**WHAT YOU WILL DO:** For this exercise, repeat the records below exactly as written.
↓
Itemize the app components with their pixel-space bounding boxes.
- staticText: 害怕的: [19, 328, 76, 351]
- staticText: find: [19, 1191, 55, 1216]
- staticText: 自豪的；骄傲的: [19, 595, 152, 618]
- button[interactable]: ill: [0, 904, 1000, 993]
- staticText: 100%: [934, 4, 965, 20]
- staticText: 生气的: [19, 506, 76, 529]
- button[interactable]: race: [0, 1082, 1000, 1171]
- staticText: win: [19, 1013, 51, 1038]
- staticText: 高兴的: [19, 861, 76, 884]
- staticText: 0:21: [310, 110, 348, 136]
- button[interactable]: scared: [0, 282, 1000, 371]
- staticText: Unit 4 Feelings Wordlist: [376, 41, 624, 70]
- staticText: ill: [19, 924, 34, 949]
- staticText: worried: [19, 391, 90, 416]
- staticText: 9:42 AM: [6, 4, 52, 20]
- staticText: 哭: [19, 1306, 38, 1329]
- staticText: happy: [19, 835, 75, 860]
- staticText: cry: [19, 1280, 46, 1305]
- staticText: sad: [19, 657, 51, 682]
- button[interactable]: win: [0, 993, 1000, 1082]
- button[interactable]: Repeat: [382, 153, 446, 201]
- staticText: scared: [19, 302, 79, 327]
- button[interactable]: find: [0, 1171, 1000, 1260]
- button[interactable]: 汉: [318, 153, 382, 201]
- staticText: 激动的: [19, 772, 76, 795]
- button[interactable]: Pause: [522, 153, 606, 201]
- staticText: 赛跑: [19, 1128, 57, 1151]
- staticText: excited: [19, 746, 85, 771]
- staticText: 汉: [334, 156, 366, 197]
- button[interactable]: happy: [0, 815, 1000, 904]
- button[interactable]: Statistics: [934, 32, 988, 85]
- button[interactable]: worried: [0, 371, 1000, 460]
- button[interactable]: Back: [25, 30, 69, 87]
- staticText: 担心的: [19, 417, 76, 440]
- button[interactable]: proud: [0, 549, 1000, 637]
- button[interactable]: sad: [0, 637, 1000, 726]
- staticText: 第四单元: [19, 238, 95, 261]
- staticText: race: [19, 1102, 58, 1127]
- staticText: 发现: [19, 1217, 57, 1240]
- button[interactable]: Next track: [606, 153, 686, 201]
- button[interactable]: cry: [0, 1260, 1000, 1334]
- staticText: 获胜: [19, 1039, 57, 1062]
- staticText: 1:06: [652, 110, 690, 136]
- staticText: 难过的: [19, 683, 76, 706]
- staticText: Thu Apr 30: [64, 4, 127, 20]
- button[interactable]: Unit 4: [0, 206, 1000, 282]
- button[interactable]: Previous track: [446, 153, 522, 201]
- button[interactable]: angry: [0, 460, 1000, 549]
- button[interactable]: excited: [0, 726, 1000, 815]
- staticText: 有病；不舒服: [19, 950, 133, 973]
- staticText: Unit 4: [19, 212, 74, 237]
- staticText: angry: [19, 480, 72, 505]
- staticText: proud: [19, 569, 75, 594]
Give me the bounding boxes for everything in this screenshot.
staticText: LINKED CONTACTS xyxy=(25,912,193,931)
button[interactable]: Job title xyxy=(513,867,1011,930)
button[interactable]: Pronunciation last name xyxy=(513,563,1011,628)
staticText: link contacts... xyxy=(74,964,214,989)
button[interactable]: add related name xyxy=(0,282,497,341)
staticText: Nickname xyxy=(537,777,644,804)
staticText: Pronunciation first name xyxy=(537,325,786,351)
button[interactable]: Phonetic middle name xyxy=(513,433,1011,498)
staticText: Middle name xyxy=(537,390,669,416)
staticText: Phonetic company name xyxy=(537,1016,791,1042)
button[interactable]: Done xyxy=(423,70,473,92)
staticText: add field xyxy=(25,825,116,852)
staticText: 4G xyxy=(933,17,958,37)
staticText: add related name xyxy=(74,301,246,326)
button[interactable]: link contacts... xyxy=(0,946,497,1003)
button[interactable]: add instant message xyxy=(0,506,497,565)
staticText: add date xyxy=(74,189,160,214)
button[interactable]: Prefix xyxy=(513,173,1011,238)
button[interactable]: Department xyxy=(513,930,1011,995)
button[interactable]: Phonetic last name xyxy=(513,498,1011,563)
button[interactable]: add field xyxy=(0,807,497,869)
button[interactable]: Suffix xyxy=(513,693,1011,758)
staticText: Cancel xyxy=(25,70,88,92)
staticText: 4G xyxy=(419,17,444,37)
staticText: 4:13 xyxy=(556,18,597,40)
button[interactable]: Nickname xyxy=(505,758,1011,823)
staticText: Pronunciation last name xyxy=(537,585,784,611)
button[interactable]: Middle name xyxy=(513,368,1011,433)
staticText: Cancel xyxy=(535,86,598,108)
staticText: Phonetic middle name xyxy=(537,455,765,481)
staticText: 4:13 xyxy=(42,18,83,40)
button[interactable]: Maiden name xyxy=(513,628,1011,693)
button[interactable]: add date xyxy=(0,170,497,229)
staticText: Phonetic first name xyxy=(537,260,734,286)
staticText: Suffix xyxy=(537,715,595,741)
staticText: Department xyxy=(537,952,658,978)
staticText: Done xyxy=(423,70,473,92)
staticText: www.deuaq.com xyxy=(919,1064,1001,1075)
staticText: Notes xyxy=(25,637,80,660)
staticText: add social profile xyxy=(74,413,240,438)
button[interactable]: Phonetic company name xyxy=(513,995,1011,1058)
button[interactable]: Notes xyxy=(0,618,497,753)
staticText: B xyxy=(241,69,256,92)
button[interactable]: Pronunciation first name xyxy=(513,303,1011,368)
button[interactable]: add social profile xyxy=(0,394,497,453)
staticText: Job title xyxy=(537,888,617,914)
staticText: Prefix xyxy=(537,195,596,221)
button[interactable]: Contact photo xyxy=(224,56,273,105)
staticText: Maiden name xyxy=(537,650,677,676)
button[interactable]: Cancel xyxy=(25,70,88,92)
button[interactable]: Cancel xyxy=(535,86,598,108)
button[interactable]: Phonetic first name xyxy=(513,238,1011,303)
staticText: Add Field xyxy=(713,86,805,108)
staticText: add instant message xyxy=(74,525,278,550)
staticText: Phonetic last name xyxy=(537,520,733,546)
↑
**TASK OUTPUT:**
Itemize the app components with their pixel-space bounding boxes.
- staticText: 害怕的: [19, 328, 76, 351]
- staticText: find: [19, 1191, 55, 1216]
- staticText: 自豪的；骄傲的: [19, 595, 152, 618]
- button[interactable]: ill: [0, 904, 1000, 993]
- staticText: 100%: [934, 4, 965, 20]
- staticText: 生气的: [19, 506, 76, 529]
- button[interactable]: race: [0, 1082, 1000, 1171]
- staticText: win: [19, 1013, 51, 1038]
- staticText: 高兴的: [19, 861, 76, 884]
- staticText: 0:21: [310, 110, 348, 136]
- button[interactable]: scared: [0, 282, 1000, 371]
- staticText: Unit 4 Feelings Wordlist: [376, 41, 624, 70]
- staticText: ill: [19, 924, 34, 949]
- staticText: worried: [19, 391, 90, 416]
- staticText: 9:42 AM: [6, 4, 52, 20]
- staticText: 哭: [19, 1306, 38, 1329]
- staticText: happy: [19, 835, 75, 860]
- staticText: cry: [19, 1280, 46, 1305]
- staticText: sad: [19, 657, 51, 682]
- button[interactable]: win: [0, 993, 1000, 1082]
- button[interactable]: Repeat: [382, 153, 446, 201]
- staticText: scared: [19, 302, 79, 327]
- button[interactable]: find: [0, 1171, 1000, 1260]
- button[interactable]: 汉: [318, 153, 382, 201]
- staticText: 激动的: [19, 772, 76, 795]
- button[interactable]: Pause: [522, 153, 606, 201]
- staticText: 赛跑: [19, 1128, 57, 1151]
- staticText: excited: [19, 746, 85, 771]
- staticText: 汉: [334, 156, 366, 197]
- button[interactable]: happy: [0, 815, 1000, 904]
- button[interactable]: Statistics: [934, 32, 988, 85]
- button[interactable]: worried: [0, 371, 1000, 460]
- button[interactable]: Back: [25, 30, 69, 87]
- staticText: 担心的: [19, 417, 76, 440]
- button[interactable]: proud: [0, 549, 1000, 637]
- button[interactable]: sad: [0, 637, 1000, 726]
- staticText: 第四单元: [19, 238, 95, 261]
- staticText: race: [19, 1102, 58, 1127]
- staticText: 发现: [19, 1217, 57, 1240]
- button[interactable]: Next track: [606, 153, 686, 201]
- button[interactable]: cry: [0, 1260, 1000, 1334]
- staticText: 获胜: [19, 1039, 57, 1062]
- staticText: 1:06: [652, 110, 690, 136]
- staticText: 难过的: [19, 683, 76, 706]
- staticText: Thu Apr 30: [64, 4, 127, 20]
- button[interactable]: Unit 4: [0, 206, 1000, 282]
- button[interactable]: Previous track: [446, 153, 522, 201]
- button[interactable]: angry: [0, 460, 1000, 549]
- button[interactable]: excited: [0, 726, 1000, 815]
- staticText: 有病；不舒服: [19, 950, 133, 973]
- staticText: Unit 4: [19, 212, 74, 237]
- staticText: angry: [19, 480, 72, 505]
- staticText: proud: [19, 569, 75, 594]
Give me the bounding boxes for everything in this screenshot.
staticText: LINKED CONTACTS xyxy=(25,912,193,931)
button[interactable]: Job title xyxy=(513,867,1011,930)
button[interactable]: Pronunciation last name xyxy=(513,563,1011,628)
staticText: link contacts... xyxy=(74,964,214,989)
button[interactable]: add related name xyxy=(0,282,497,341)
staticText: Nickname xyxy=(537,777,644,804)
staticText: Pronunciation first name xyxy=(537,325,786,351)
button[interactable]: Phonetic middle name xyxy=(513,433,1011,498)
staticText: Middle name xyxy=(537,390,669,416)
staticText: Phonetic company name xyxy=(537,1016,791,1042)
button[interactable]: Done xyxy=(423,70,473,92)
staticText: add field xyxy=(25,825,116,852)
staticText: 4G xyxy=(933,17,958,37)
staticText: add related name xyxy=(74,301,246,326)
button[interactable]: link contacts... xyxy=(0,946,497,1003)
button[interactable]: add instant message xyxy=(0,506,497,565)
staticText: add date xyxy=(74,189,160,214)
button[interactable]: Prefix xyxy=(513,173,1011,238)
button[interactable]: Department xyxy=(513,930,1011,995)
button[interactable]: Phonetic last name xyxy=(513,498,1011,563)
button[interactable]: add field xyxy=(0,807,497,869)
button[interactable]: Suffix xyxy=(513,693,1011,758)
staticText: Cancel xyxy=(25,70,88,92)
staticText: 4G xyxy=(419,17,444,37)
staticText: 4:13 xyxy=(556,18,597,40)
button[interactable]: Nickname xyxy=(505,758,1011,823)
staticText: Pronunciation last name xyxy=(537,585,784,611)
button[interactable]: Middle name xyxy=(513,368,1011,433)
staticText: Cancel xyxy=(535,86,598,108)
staticText: Phonetic middle name xyxy=(537,455,765,481)
staticText: 4:13 xyxy=(42,18,83,40)
button[interactable]: Maiden name xyxy=(513,628,1011,693)
button[interactable]: add date xyxy=(0,170,497,229)
staticText: Phonetic first name xyxy=(537,260,734,286)
staticText: Suffix xyxy=(537,715,595,741)
staticText: Department xyxy=(537,952,658,978)
staticText: Done xyxy=(423,70,473,92)
staticText: www.deuaq.com xyxy=(919,1064,1001,1075)
staticText: Notes xyxy=(25,637,80,660)
staticText: add social profile xyxy=(74,413,240,438)
button[interactable]: Phonetic company name xyxy=(513,995,1011,1058)
button[interactable]: Notes xyxy=(0,618,497,753)
staticText: B xyxy=(241,69,256,92)
button[interactable]: Pronunciation first name xyxy=(513,303,1011,368)
button[interactable]: add social profile xyxy=(0,394,497,453)
staticText: Job title xyxy=(537,888,617,914)
staticText: Prefix xyxy=(537,195,596,221)
button[interactable]: Contact photo xyxy=(224,56,273,105)
staticText: Maiden name xyxy=(537,650,677,676)
button[interactable]: Cancel xyxy=(25,70,88,92)
button[interactable]: Cancel xyxy=(535,86,598,108)
button[interactable]: Phonetic first name xyxy=(513,238,1011,303)
staticText: Add Field xyxy=(713,86,805,108)
staticText: add instant message xyxy=(74,525,278,550)
staticText: Phonetic last name xyxy=(537,520,733,546)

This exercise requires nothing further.